Milan: 10 Free Things to do
Milan – the fashion capital is associated with glamor and rich style. And yes, expensive shops can be found everywhere in the center. And there are places where you can buy a bag that costs as much as a round the world trip. This, of course, shouldn’t stop you from exploring the city, because my Milan was a bit different and way more budget friendly. I wanted to see what it is to live there. From my two week experience – here are some of the free things you can do as a tourist.
Start your budget trip to Milan with a free tour. As most of the big cities in Europe, Milan also has a free tour that you can join on your first day of exploring. I am a big advocate of this type of tours (read our article about the benefits of free tours), but when I was in Milan for the first time, I didn’t even know about them. Next time I go, I’d definitely join. One of them starts at 10amat the Duomo Square and lasts about 3.5 hours covering most of the important sights.
Duomo di Milano
The Gothic cathedral in the center of the city that is the symbol of Milan is absolutely free to visit. If you want to take photos inside, you have to pay. A friend of mine wisely said to the staff that she will take pictures with her eyes! The main square around it is always full of tourists and a common meeting spot. From outside you will be mesmerized by the enormous white building and you will feel so small in front of it. Once inside, admire the stained glass windows and if it happens to be sunny outside you will also see the light passing through them which is breathtaking! Keep in mind that you have to be dressed properly covering your arms and legs, which means no shorts, skirts or tank tops. You also cannot carry suitcases or big bags inside. The cathedral is open daily except on Christmas and 1st May.
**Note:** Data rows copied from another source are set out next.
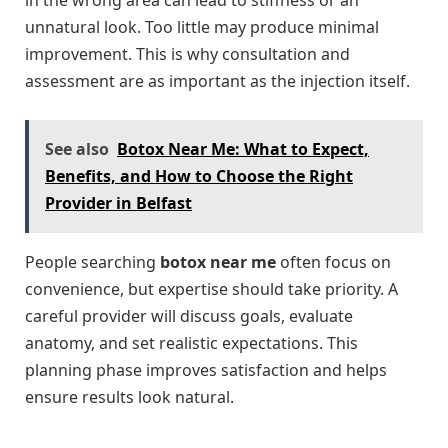
in the wrong area can lead to stiffness or an
unnatural look. Too little may produce minimal
improvement. This is why consultation and
assessment are as important as the injection itself.
See also
Botox Near Me: What to Expect,
Benefits, and How to Choose the Right
Provider in Belfast
People searching
botox near me
often focus on
convenience, but expertise should take priority. A
careful provider will discuss goals, evaluate
anatomy, and set realistic expectations. This
planning phase improves satisfaction and helps
ensure results look natural.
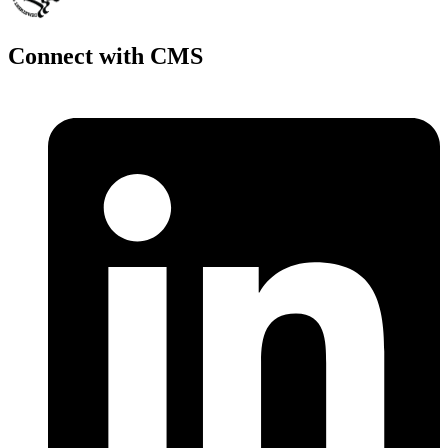
Connect with CMS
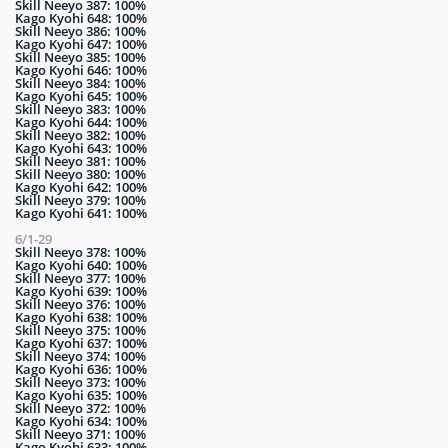
Skill Neeyo 387: 100%
Kago Kyohi 648: 100%
Skill Neeyo 386: 100%
Kago Kyohi 647: 100%
Skill Neeyo 385: 100%
Kago Kyohi 646: 100%
Skill Neeyo 384: 100%
Kago Kyohi 645: 100%
Skill Neeyo 383: 100%
Kago Kyohi 644: 100%
Skill Neeyo 382: 100%
Kago Kyohi 643: 100%
Skill Neeyo 381: 100%
Skill Neeyo 380: 100%
Kago Kyohi 642: 100%
Skill Neeyo 379: 100%
Kago Kyohi 641: 100%
6/1-29
Skill Neeyo 378: 100%
Kago Kyohi 640: 100%
Skill Neeyo 377: 100%
Kago Kyohi 639: 100%
Skill Neeyo 376: 100%
Kago Kyohi 638: 100%
Skill Neeyo 375: 100%
Kago Kyohi 637: 100%
Skill Neeyo 374: 100%
Kago Kyohi 636: 100%
Skill Neeyo 373: 100%
Kago Kyohi 635: 100%
Skill Neeyo 372: 100%
Kago Kyohi 634: 100%
Skill Neeyo 371: 100%
Kago Kyohi 633: 100%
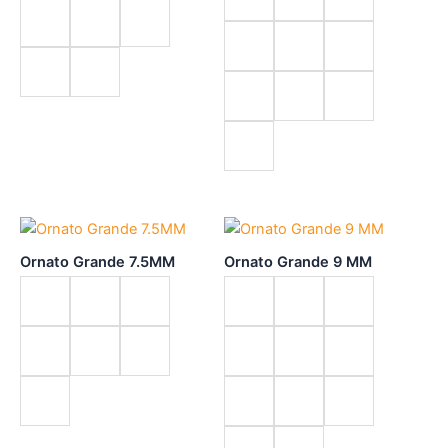
Ornato Grande 7.5MM
Ornato Grande 9 MM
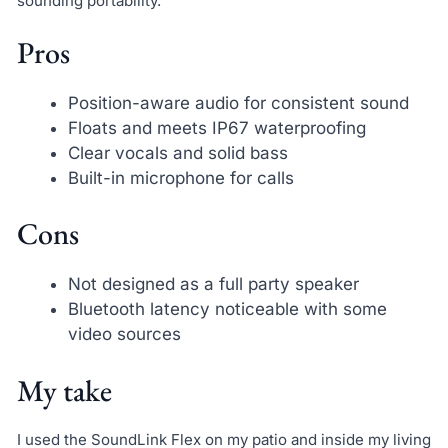
sounding portability.
Pros
Position-aware audio for consistent sound
Floats and meets IP67 waterproofing
Clear vocals and solid bass
Built-in microphone for calls
Cons
Not designed as a full party speaker
Bluetooth latency noticeable with some
video sources
My take
I used the SoundLink Flex on my patio and inside my living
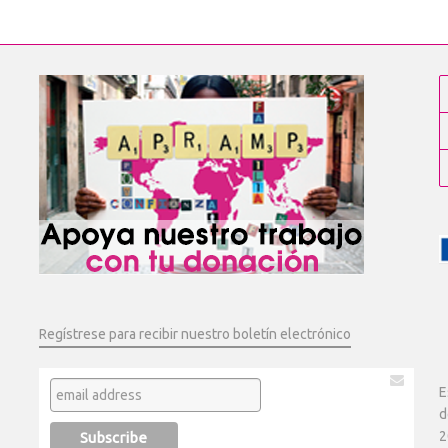
Regístrese para recibir nuestro boletín electrónico
E
d
2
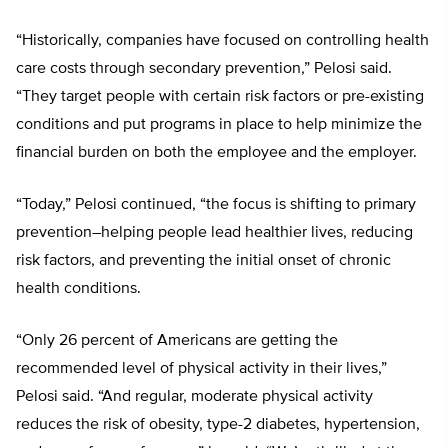
“Historically, companies have focused on controlling health
care costs through secondary prevention,” Pelosi said.
“They target people with certain risk factors or pre-existing
conditions and put programs in place to help minimize the
financial burden on both the employee and the employer.
“Today,” Pelosi continued, “the focus is shifting to primary
prevention–helping people lead healthier lives, reducing
risk factors, and preventing the initial onset of chronic
health conditions.
“Only 26 percent of Americans are getting the
recommended level of physical activity in their lives,”
Pelosi said. “And regular, moderate physical activity
reduces the risk of obesity, type-2 diabetes, hypertension,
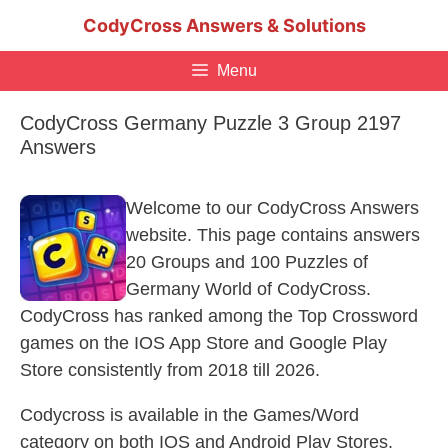
Skip
CodyCross Answers & Solutions
to
content
Menu
CodyCross Germany Puzzle 3 Group 2197
Answers
Welcome to our CodyCross Answers
website. This page contains answers
20 Groups and 100 Puzzles of
Germany World of CodyCross.
CodyCross has ranked among the Top Crossword
games on the IOS App Store and Google Play
Store consistently from 2018 till 2026.
Codycross is available in the Games/Word
category on both IOS and Android Play Stores.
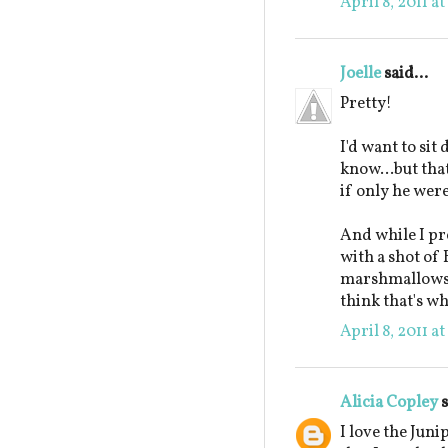
April 8, 2011 a
Joelle
said...
Pretty!
I'd want to sit
know...but tha
if only he wer
And while I pr
with a shot of
marshmallows, I
think that's wh
April 8, 2011 a
Alicia Copley
s
I love the Jun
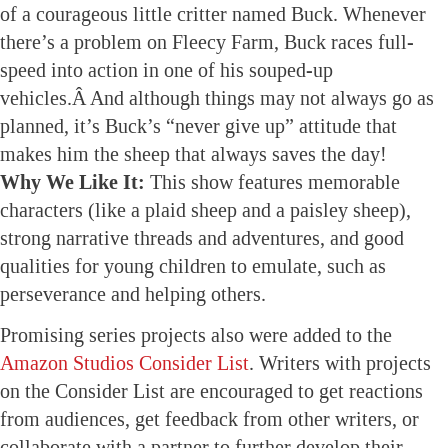
of a courageous little critter named Buck. Whenever
there’s a problem on Fleecy Farm, Buck races full-
speed into action in one of his souped-up
vehicles.Â And although things may not always go as
planned, it’s Buck’s “never give up” attitude that
makes him the sheep that always saves the day!
Why We Like It:
This show features memorable
characters (like a plaid sheep and a paisley sheep),
strong narrative threads and adventures, and good
qualities for young children to emulate, such as
perseverance and helping others.
Promising series projects also were added to the
Amazon Studios Consider List
. Writers with projects
on the Consider List are encouraged to get reactions
from audiences, get feedback from other writers, or
collaborate with a partner to further develop their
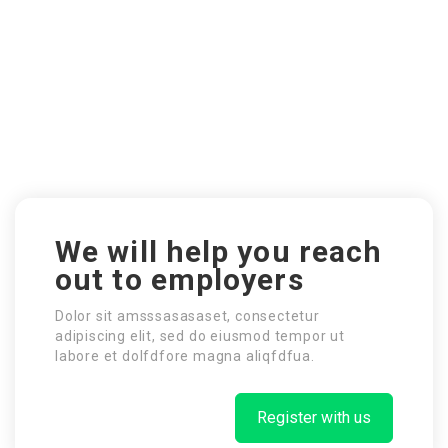
We will help you reach
out to employers
Dolor sit amsssasasaset, consectetur
adipiscing elit, sed do eiusmod tempor ut
labore et dolfdfore magna aliqfdfua.
Register with us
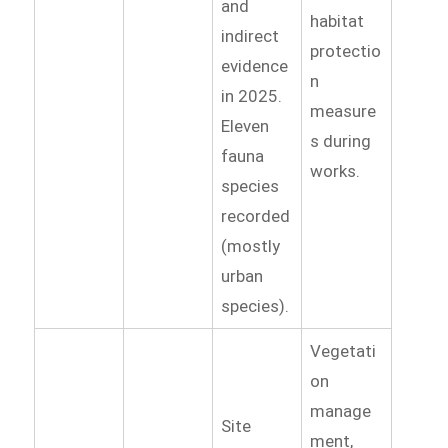
and
habitat
indirect
protectio
evidence
n
in 2025.
measure
Eleven
s during
fauna
works.
species
recorded
(mostly
urban
species).
Vegetati
on
manage
Site
ment,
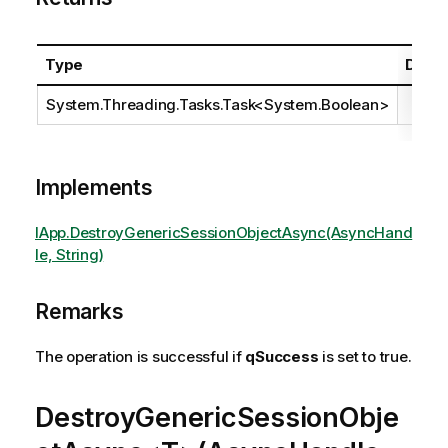
Type
Descr
System.Threading.Tasks.Task
<
System.Boolean
>
Implements
IApp.DestroyGenericSessionObjectAsync(AsyncHand
le, String)
Remarks
The operation is successful if
qSuccess
is set to true.
DestroyGenericSessionObje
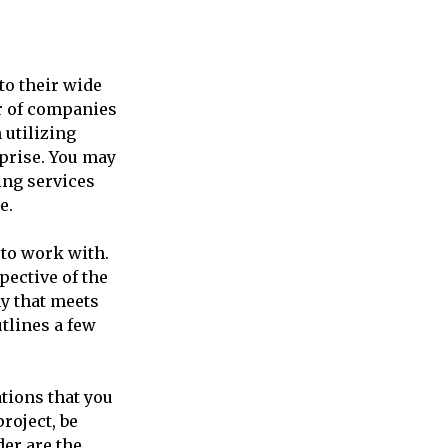
to their wide
r of companies
 utilizing
rprise. You may
ing services
e.
 to work with.
pective of the
y that meets
tlines a few
tions that you
roject, be
der are the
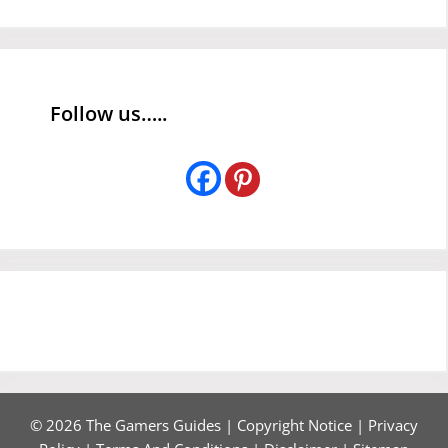
Follow us…..
© 2026 The Gamers Guides |
Copyright Notice
|
Privacy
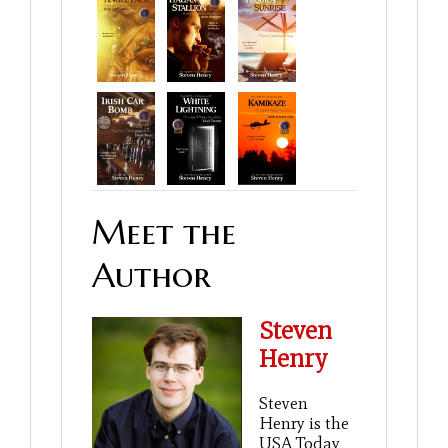
Meet the
Author
Steven
Henry
Steven
Henry is the
USA Today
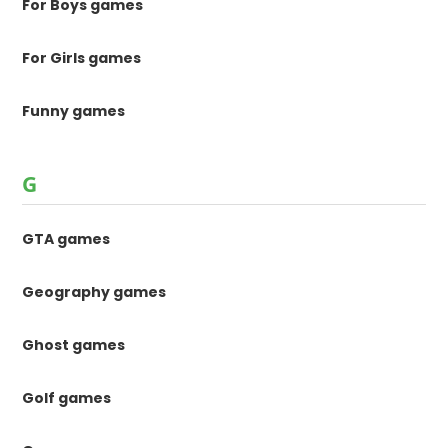
For Boys games
For Girls games
Funny games
G
GTA games
Geography games
Ghost games
Golf games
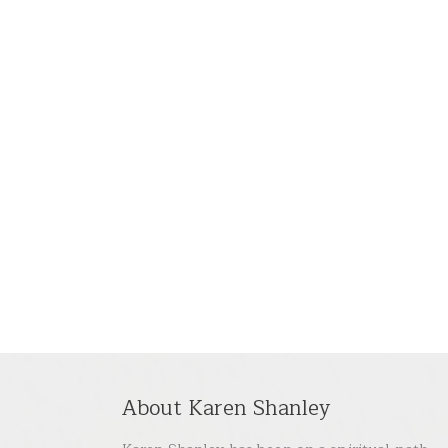
About Karen Shanley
For some this will probably look like an odd thing to add to the sightseeing list. But the cemetery is a real gem! I found it to be so peaceful and beautiful. You can walk for hours observing the sculptures, because each of them tells a story. The story of a mother, a child, of a painter or a poet , a local, a foreigner, an Italian celebrity…
On your way there you can pass the Chinese neighborhood and its many small shops.
It is the biggest and most popular park in the center of Milan. And because it is in the historic center, it is near most of the sightseeings. After you get tired of exploring the city, you can relax at the park or if you feel like walking more, just enjoy the greenery and fresh air. Here’s a scheduling tip: visit the Castello Sforzesco first and then the park is just a few steps away.
Apart from the fact that it is super expensive, Corso Como is actually free! How is that? This is a department conceptual store that will be heaven for fashion and design lovers. It is created more than 20 years ago by Carla Sozzani and now it has cafe, art gallery, rooftop garden, amazing bookshop and the first floor houses a vast selection of fashion design items. I’ve heard there’s also a so-called hotel in the building consisting of well…3 rooms. Most of the things that they sell of course are extremely expensive, but exploring the place, getting inspiration and observing the collections they sell is actually free. Another thing that is free is the art gallery that has great temporary exhibitions. Of course if you have a few thousands to spare, you will be even happier with the place. But then again, you wouldn’t be reading this post, right?
Another similar place is La Rinascente across the Duomo di Milano. It was founded in 1917 and has 8 floors with everything you can imagine, just to name a few – high-end fashion, interior and product design, cosmetics, food.
Colonne di San Lorenzo
You want to grab a beer but don’t know where to go to meet people? Well, you can pay 15+ euros entrance fee to join the Milanese elite in one of the rich clubs such as Cavalli or you can join the young people at the little square in front of the San Lorenzo Basilica for free. There are columns around the square that are part of Roman ruins dating back to 2nd century. In the summer evenings this place is full of people casually sitting on the floor, smoking and drinking. There are bars around it to get beer on the go. In my opinion, the best way to meet the locals. Also, the Porta Ticinese area looks like a hip place where the streets are always crowded and something interesting is happening on every corner.
Acquario Civico di Milano
If you have kids with you or if you are a kid at heart, then you will enjoy a visit of the third oldest aquarium in Europe. The aquarium is small, but well-maintained and in a beautiful building near the Parco Sempione.
Milan houses some amazing art collections. And here’s the best thing – some of the museums and galleries are free or with reduced of free admission on certain hours and days. Do your research beforehand depending on what you want to see and what kind of art you enjoy the most. Here are some suggestions:
Galleria d’Arte Moderna
Museo del Novecento
The different neighborhoods of Milan can give you a different and more complete perspective of the people and the lifestyle of the city. Take a walk or sit with a cocktail and observe the people, the street style, the behavior.
Walk along the Navigli canals especially in the evening where people are meeting with friends and drinking aperitivo, visit the Brera district for some bohemian atmosphere with a lot of bars and art shops, Porta Ticinese (as said above) is full of young people in the evenings. Quadrilatero d’Oro (The Golden Quadrangle) is a rich fashion distric formed by 4 streets that house the most expensive, renowned Italian and international fashion houses, a lot of botiques where you can find clothes, shoes, jewelry and furniture.
Get lost in the narrow streets
Milan doesn’t have that many narrow streets especially compared to other Italian cities, but still, I would recommend to leave your map and just let the streets take you somewhere. You might be surprised! This is actually a free activity to do in every city that can give you an insight on the everyday life, the culture and architecture, the overall feeling of the place.